The last day of Frieze New York was a grueling one.
“I can’t drink anymore champagne,” a man, clad entirely in black, said on the ferry to Randall’s Island as one of the last stragglers to the fair. “Then again, ask me in an hour.” The noon Water Taxi had filled up with the last dead-enders of Frieze week, latecoming out-of-towners, plus a few people who simply had Monday off and hoped to catch the fair, which ended yesterday at 6 p.m.
“These are good problems to have,” the man concluded as he stepped off the ferry. It was a popular sentiment after the week’s explosion of fairs, parties, and openings: more than one weary and well-dressed person strolling through the tent could be overheard complaining (or boasting), “I’m exhausted.” And no wonder: many of them had seen the fair week through from Wednesday night's “Orange Friezes” at the MoMA PS1 kick-off party to Sunday day-drinking on the Roberta’s patio at Frieze. A Barbara Kruger ironically greeted those walking in the North entrance, jeering in giant white block letters “YOU LOOK GOOD.” Suddenly those punchy, text-based works seemed more urgent—and sobering.

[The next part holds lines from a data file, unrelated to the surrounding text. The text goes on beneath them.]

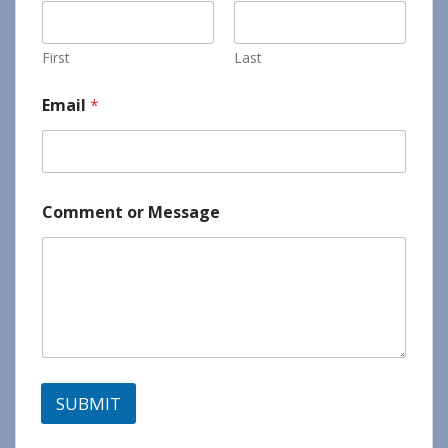
First
Last
Email
*
Comment or Message
SUBMIT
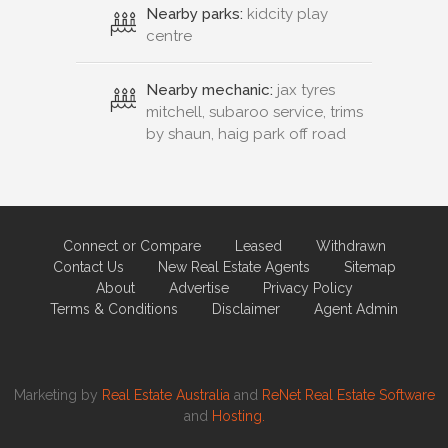
Nearby parks:
kidcity play
centre
Nearby mechanic:
jax tyres
mitchell, subaroo service, trims
by shaun, haig park off road
Connect or Compare
Leased
Withdrawn
Contact Us
New Real Estate Agents
Sitemap
About
Advertise
Privacy Policy
Terms & Conditions
Disclaimer
Agent Admin
Marketing by
Real Estate Australia
and
ReNet Real Estate Software
and
Hosting.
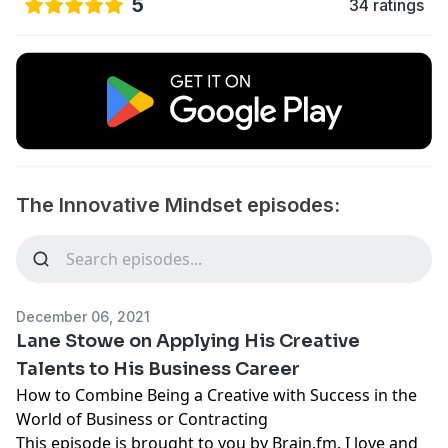
5
34 ratings
The Innovative Mindset episodes:
December 06, 2021
Lane Stowe on Applying His Creative
Talents to His Business Career
How to Combine Being a Creative with Success in the
World of Business or Contracting
This episode is brought to you by
Brain.fm
. I love and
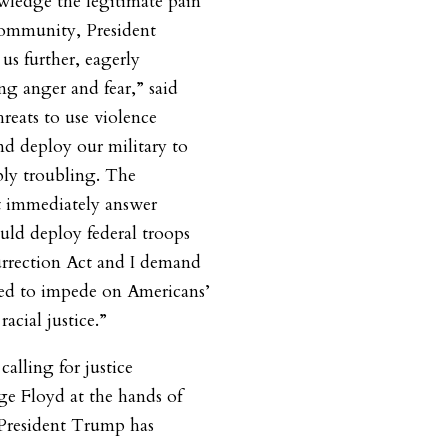
owledge the legitimate pain
 community, President
us further, eagerly
ng anger and fear,” said
hreats to use violence
and deploy our military to
ply troubling. The
 immediately answer
ld deploy federal troops
surrection Act and I demand
sed to impede on Americans’
 racial justice.”
alling for justice
ge Floyd at the hands of
 President Trump has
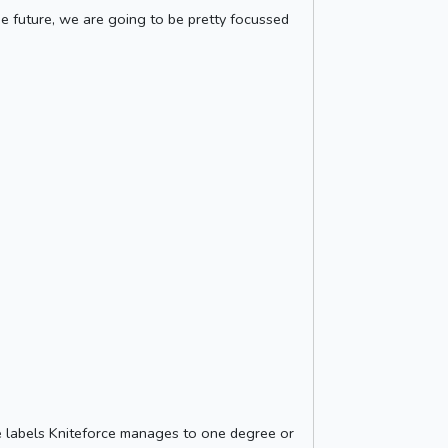
the future, we are going to be pretty focussed
he labels Kniteforce manages to one degree or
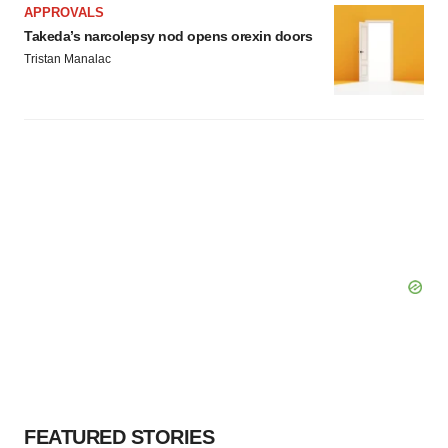
APPROVALS
Policy
.
Takeda’s narcolepsy nod opens orexin doors
Tristan Manalac
FEATURED STORIES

A Gardar Eide Einarsson at Maureen Paley read in similar block text “ARCHITECTURE OF TOMORROW” under a loudly rippling tent (whose Twitter handle "@FriezeTent" saw a revival over the weekend from last year). Those manning the booths, who had been frantically running around on Thursday with iPhones and iPads ablaze, mostly sat back and watched the lower traffic stroll by. Some works could be better enjoyed without the buzz. The girl delivering the monologue of Tino Sehgal’s Ann Lee at Marian Goodman had been hard to hear over the din of Thursday’s crowds, but Monday’s calm allowed for easier viewing. Doug Aitken’s ART (white) at 303 Gallery spelled out the word in shattered glass—a good reflection of how many fairgoers felt.
In the early afternoon, New Museum curator Jenny Moore and Dominic Molon, chief curator at the Contemporary Art Museum St. Louis, spoke at “When the Past Isn’t Past,” a Frieze Talk addressing the way recent exhibitions have been “packaging” the not-so-distant past. “You’ll have to bear with me with my somewhat muddled voice and brain,” Molon began. “Too much cheap beer and cheaper conversation.” He addressed his museum’s upcoming exhibition “Space Is the Place,” calling it a conscious effort not to be hemmed in by the fashionable “decade-ism” described by moderator Dan Fox of Frieze magazine.
But it was the New Museum’s “1993: Experimental Jet Set, Trash and No Star” exhibition, showing until May 26, that defined the conversation—pinpointing historical year just before the craving for authenticity became stylized, according to Moore, and the underground went mainstream. Both Moore and Molon questioned whether the glut of the market and the hunger for new art to sell has caused a closer re-reading of the old and overlooked. “There are so many more exhibitions now,” Moore said. “For every decade show there are 15 different other exhibitions about some other aspect of contemporary art.”
On the opposite side of the fair, FOOD was serving a one-day-only tribute Gordon Matta-Clark’s original “Bone Menu” of oxtail soup, salad, and carrot juice. Meanwhile at Mission Chinese, grungy green-haired cashiers handed out the last few Kung Pao pastramis to a soundtrack blaring the likes of Oasis’s “Wonderwall.” In fact, after the weekend’s confusion and sleeplessness, I forgot my wallet at a table there at about 5 p.m.– just in time to realize once off the bus and back in Manhattan that I’d probably lost it to that giant white tent for good.